A Blind Corner is a turning where you cannot see what is ahead. Blind corner is also applicable to the world of investments, where you do not really know what is going to happen tomorrow. This makes investing a Blind Art, where you need to take educated guesses on what can happen tomorrow. Successful investors have mastered the art of educated guessing or are just plain lucky or both.
In the Blind Corner Blog, i will be talking about a wide variety of subjects, maybe not all pertaining to investments but relating to your life in particular your investing life.
Comments are welcome.
Transcript of Podcast:
“Irrrational Exuberance” is how the former Fed Chair Alan Greenspan described the stock market rally of the late 1990’s, a few years before the dot.com bubble burst. Greenspan felt the market was behaving irrationally at that point of time, though the hundreds of thousands of participants who form the market did not think they were behaving irrationally, in fact they were behaving rationally in their line of thought.
The majority who voted for Brexit, who voted for Trump, who voted for other political leaders who according to rationalists, did not deserve the votes, did not behave irrationally, in their own minds they were rational.

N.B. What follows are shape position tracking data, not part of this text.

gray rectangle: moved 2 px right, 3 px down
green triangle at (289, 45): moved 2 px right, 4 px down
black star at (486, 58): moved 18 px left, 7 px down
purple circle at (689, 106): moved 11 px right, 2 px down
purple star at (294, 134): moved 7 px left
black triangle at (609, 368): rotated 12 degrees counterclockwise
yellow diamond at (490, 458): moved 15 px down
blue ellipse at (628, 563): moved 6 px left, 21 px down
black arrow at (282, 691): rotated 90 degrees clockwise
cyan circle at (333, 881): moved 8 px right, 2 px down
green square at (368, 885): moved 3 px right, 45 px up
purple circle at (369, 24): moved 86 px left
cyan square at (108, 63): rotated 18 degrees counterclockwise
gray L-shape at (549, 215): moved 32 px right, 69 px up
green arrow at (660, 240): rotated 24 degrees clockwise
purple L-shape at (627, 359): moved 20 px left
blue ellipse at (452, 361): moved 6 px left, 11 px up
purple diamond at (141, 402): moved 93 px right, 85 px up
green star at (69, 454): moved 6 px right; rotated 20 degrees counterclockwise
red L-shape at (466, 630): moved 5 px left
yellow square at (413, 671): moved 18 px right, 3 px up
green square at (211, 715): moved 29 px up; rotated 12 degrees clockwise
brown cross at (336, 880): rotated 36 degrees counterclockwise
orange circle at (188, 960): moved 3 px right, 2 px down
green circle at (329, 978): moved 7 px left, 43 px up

You come across every day instances where individuals, especially highly literate individuals, getting conned out of their money by so called scamsters. Godmen, cult leaders and other such types who get individuals to give huge donations for no worthy cause. Fraudsters get individuals to provide bank details or card details and hack their accounts. Ponzi scheme runners garner huge money from individuals promising them out of the world returns.

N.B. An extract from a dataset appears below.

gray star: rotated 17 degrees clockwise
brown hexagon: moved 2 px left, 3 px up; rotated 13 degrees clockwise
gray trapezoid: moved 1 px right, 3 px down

What makes people part with money for a lost cause, when they will not give a single cent to a worthy cause or to the deserving or even to a good financial advisor? Again the rationalists will question the judgement, which in hindsight is irrational to the conned but in their own minds they are thinking that they are behaved rationally.
The investing world has plenty of so called irrationality. Individuals will ignore highly prominent growth stocks and will instead try to find obscure penny stocks, which will invariable lose them money. Investors will prefer high cost products that they do not understand to low cost products that will give better returns. Trading in derivatives, which is high risk, is seen as better than investing in stocks, which will give better returns at a much lower risk.

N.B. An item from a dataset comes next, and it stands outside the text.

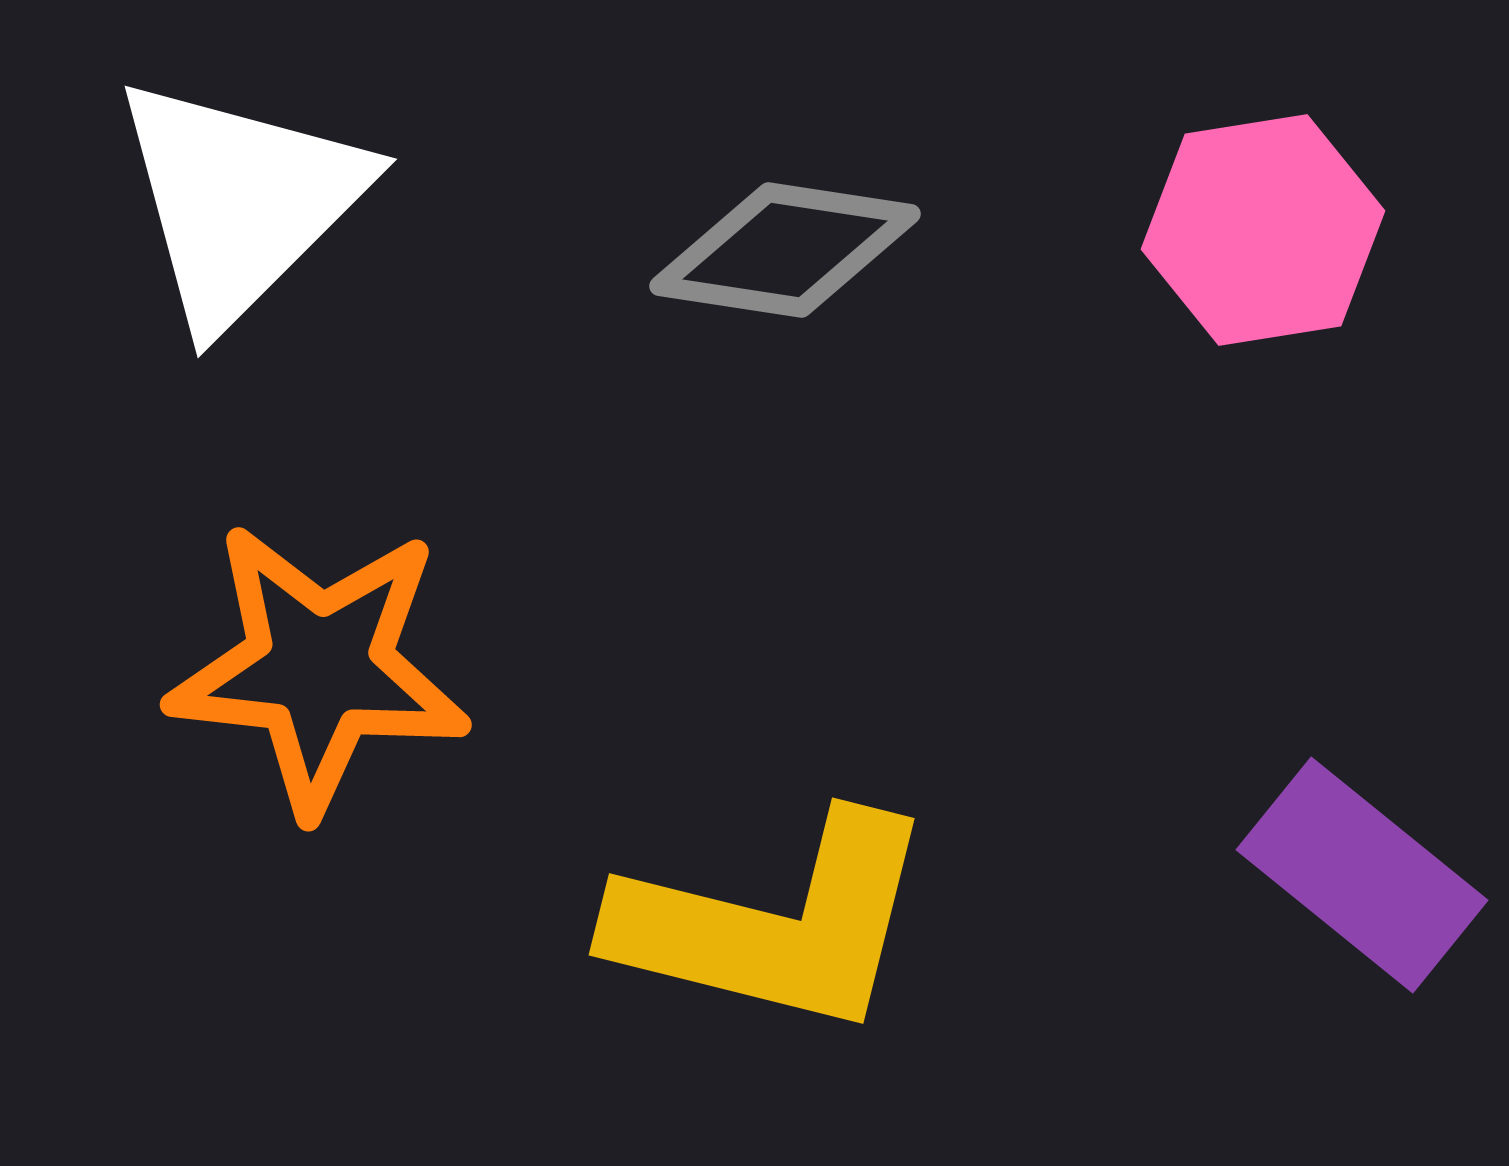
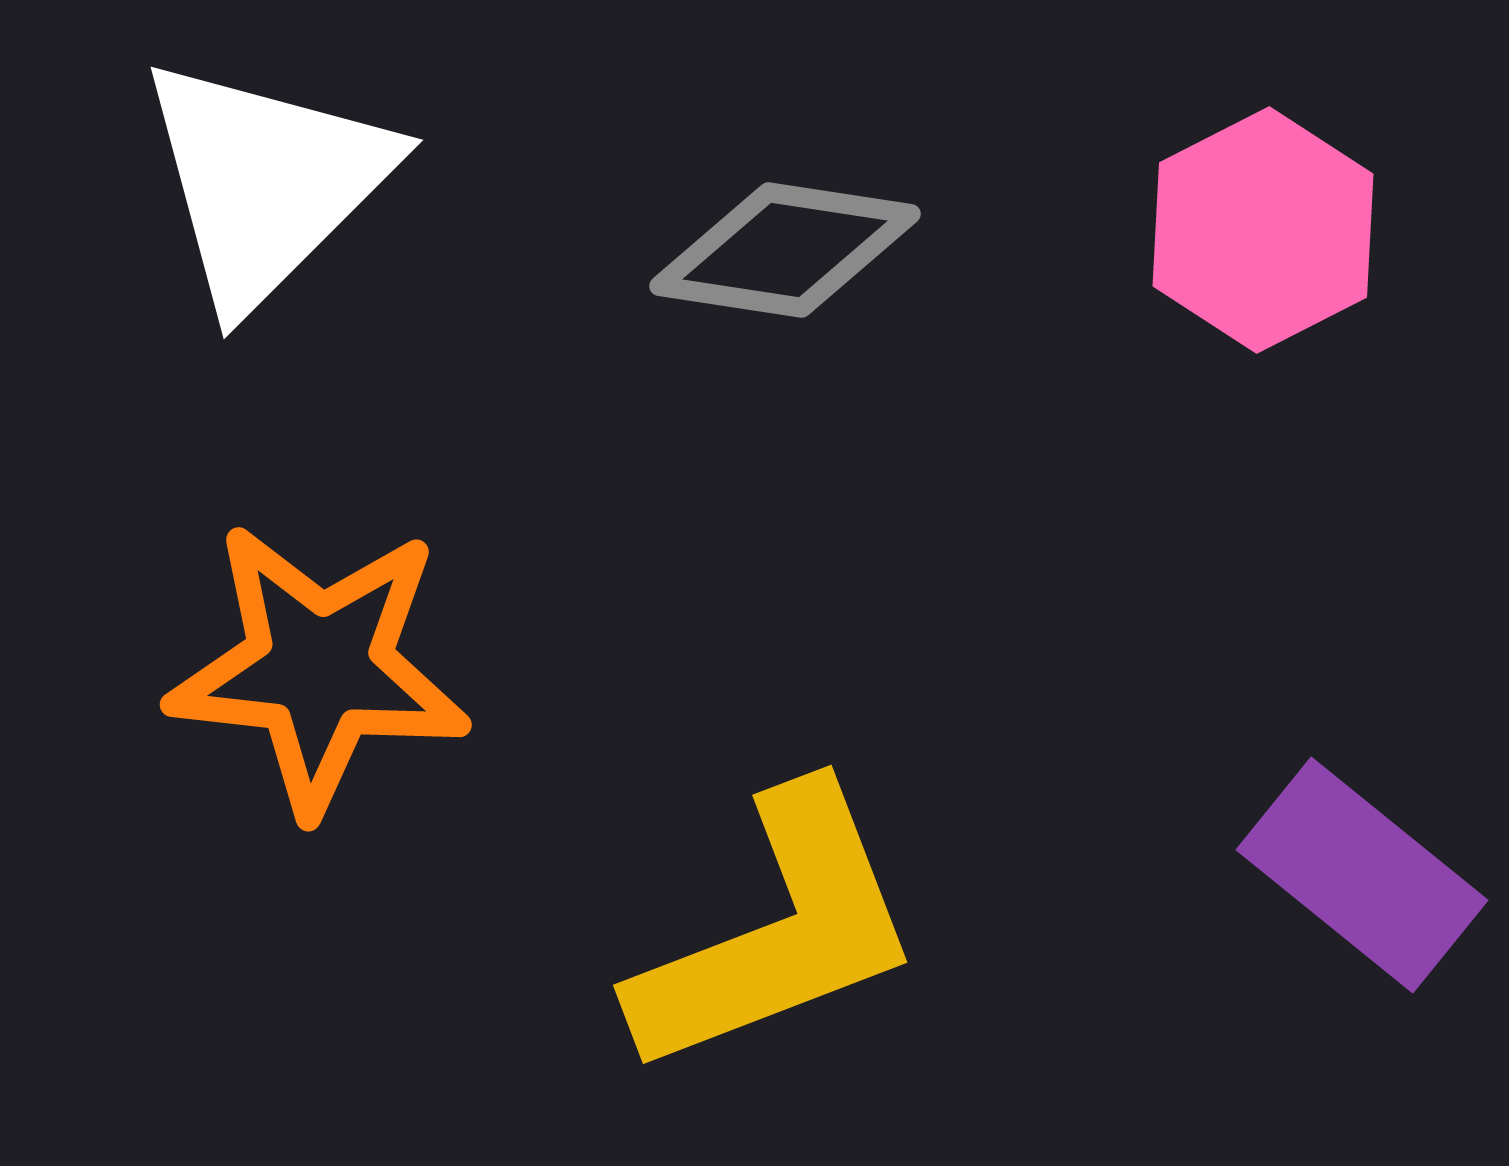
white triangle: moved 26 px right, 19 px up
pink hexagon: rotated 18 degrees counterclockwise
yellow L-shape: moved 3 px right, 8 px down; rotated 35 degrees counterclockwise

I find investors prefer to pay high fees, which is not direct or is hidden, to pay low fees directly for good financial advise.
What looks irrational, is rational to the numerous individuals who take the so called irrational decisions.
There is a whole industry out there that rakes in money from so called irrational decision makers. However the question is, should you point out the irrational behaviour as in your judgement they are irrational but in their judgement they are rational. After all its their money and their life and who are the so called rationalists to question them.
An individual throwing money into a river believing it will feed the fishes will just turn around and say “I’m throwing my money and not yours” if you try to rationalise the act.
The world will continue to be awash with irrational acts and rationalists will have to take that into account when making their own decisions.